O Estado tem um processo de licitação em curso. Das 25 empresas que apresentaram propostas, 11 ainda estão sendo avaliadas. A lentidão é porque é um processo muito exigente. As empresas precisam mostrar de onde vem o capital para que indivíduos do mercado negro não produzam legalmente no país. Não estou no governo para dizer quando, mas em breve isso será concluído.
E o que falta para o Uruguai garantir acesso à maconha medicinal?
Ainda não existe a venda. Mas há projetos apresentados para o Ministério da Saúde, e um deles já foi aprovado para pesquisa e produção.
O que foi mais importante no pioneirismo uruguaio: a dimensão do país, o secularismo, as políticas em curso…?

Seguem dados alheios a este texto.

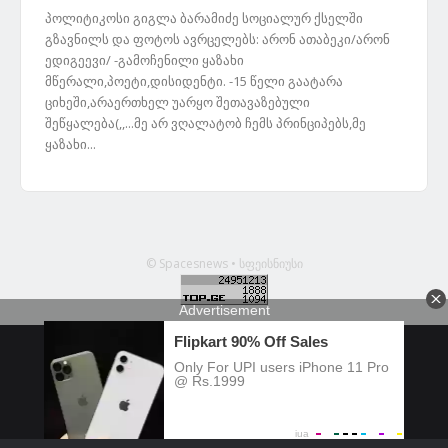
პოლიტიკოსი გიგლა ბარამიძე სოციალურ ქსელში
გზავნილს და ფოტოს ავრცელებს: არონ ათაბეკი/არონ
ედიგეევი/ -გამოჩენილი ყაზახი
მწერალი,პოეტი,დისიდენტი. -15 წელი გაატარა
ციხეში,არაერთხელ უარყო შეთავაზებული
შეწყალება(,,...მე არ ვღალატობ ჩემს პრინციპებს,მე
ყაზახი...
© Spacesnews • სფეისნიუსი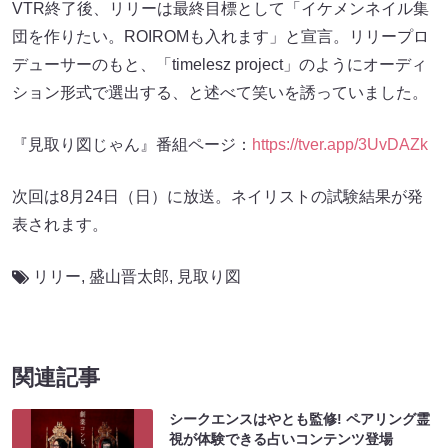
VTR終了後、リリーは最終目標として「イケメンネイル集
団を作りたい。ROIROMも入れます」と宣言。リリープロ
デューサーのもと、「timelesz project」のようにオーディ
ション形式で選出する、と述べて笑いを誘っていました。
『見取り図じゃん』番組ページ：
https://tver.app/3UvDAZk
次回は8月24日（日）に放送。ネイリストの試験結果が発
表されます。
リリー
,
盛山晋太郎
,
見取り図
関連記事
シークエンスはやとも監修! ペアリング霊
視が体験できる占いコンテンツ登場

Esta lei se dá como resultado de um conjunto de fenômenos dos últimos dez anos. O Uruguai é muito secularizado; trabalhou para a redução da pobreza, para tornar a sociedade mais equitativa. E, em 2012, havia o aumento da violência. A partir de uma análise disso, um dos aspectos mais pronunciados eram os mercados clandestinos de drogas.
A priori a lei era voltada para reduzir a violência?

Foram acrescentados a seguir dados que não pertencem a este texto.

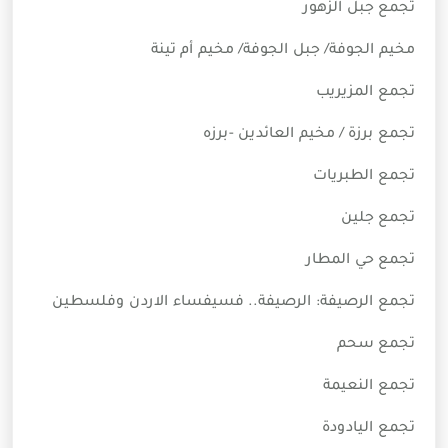
تجمع جبل الزهور
مخيم الجوفة/ جبل الجوفة/ مخيم أم تينة
تجمع المزيريب
تجمع برزة / مخيم العائدين -برزه
تجمع الطبريات
تجمع جلين
تجمع حي المطار
تجمع الرصيفة: الرصيفة.. فسيفساء الاردن وفلسطين
تجمع سحم
تجمع النعيمة
تجمع اليادودة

É uma lei que em seus enunciados tem a perspectiva da saúde pública, dos direitos humanos, da redução de danos. Mas que se dá em uma análise da segurança. De qualquer forma, saberemos se a lei é boa não apenas se reduzirmos a criminalidade, e sim no conjunto de aspectos. Estudamos exemplos de outros países para construir uma política global.
Estudaram o caso brasileiro? O senhor tem uma opinião sobre o julgamento do recurso extraordinário no Supremo Tribunal Federal, que pode descriminalizar o uso de todas as drogas?
É difícil, não é pertinente opinar sobre a realidade interna dos países. Na Argentina, a Suprema Corte estabeleceu jurisprudência que descriminalizou a posse de pequena quantidade; o Chile tem um processo a nível dos municípios, algo raro para a América Latina; no Equador, o Poder Executivo autorizou o porte para consumo pessoal; na Colômbia, há leis no caminho da maconha medicinal; na Costa Rica, outras iniciativas.
Essa pode ser considerada uma tendência latino-americana?
Há uma efervescência de ideias. Estão buscando alternativas que sejam mais humanas. Vivemos 50 anos com uma política inflexível, hermética, que dizia que todos têm que fazer o mesmo, sendo um país de mais de 200 milhões de habitantes, como o Brasil, ou de três milhões, como o Uruguai. O que reivindicamos é que cada país tenha a possibilidade de realizar a política pública de drogas mais adequada de acordo com a sua realidade.
O modelo uruguaio poderia servir de exemplo para outros países?
Não criamos um modelo, estamos tentando um caminho. Não podíamos seguir fazendo o mesmo e esperar resultado diferente. No mundo, não existe modelo, nem mesmo dentro dos EUA: são 24 estados com leis diferentes sobre o uso medicinal. Temos a Assembleia Geral da ONU, em 2016, onde o que será discutido não é se o caminho é regular ou não a maconha, mas sim qual é a melhor forma de regulá-la.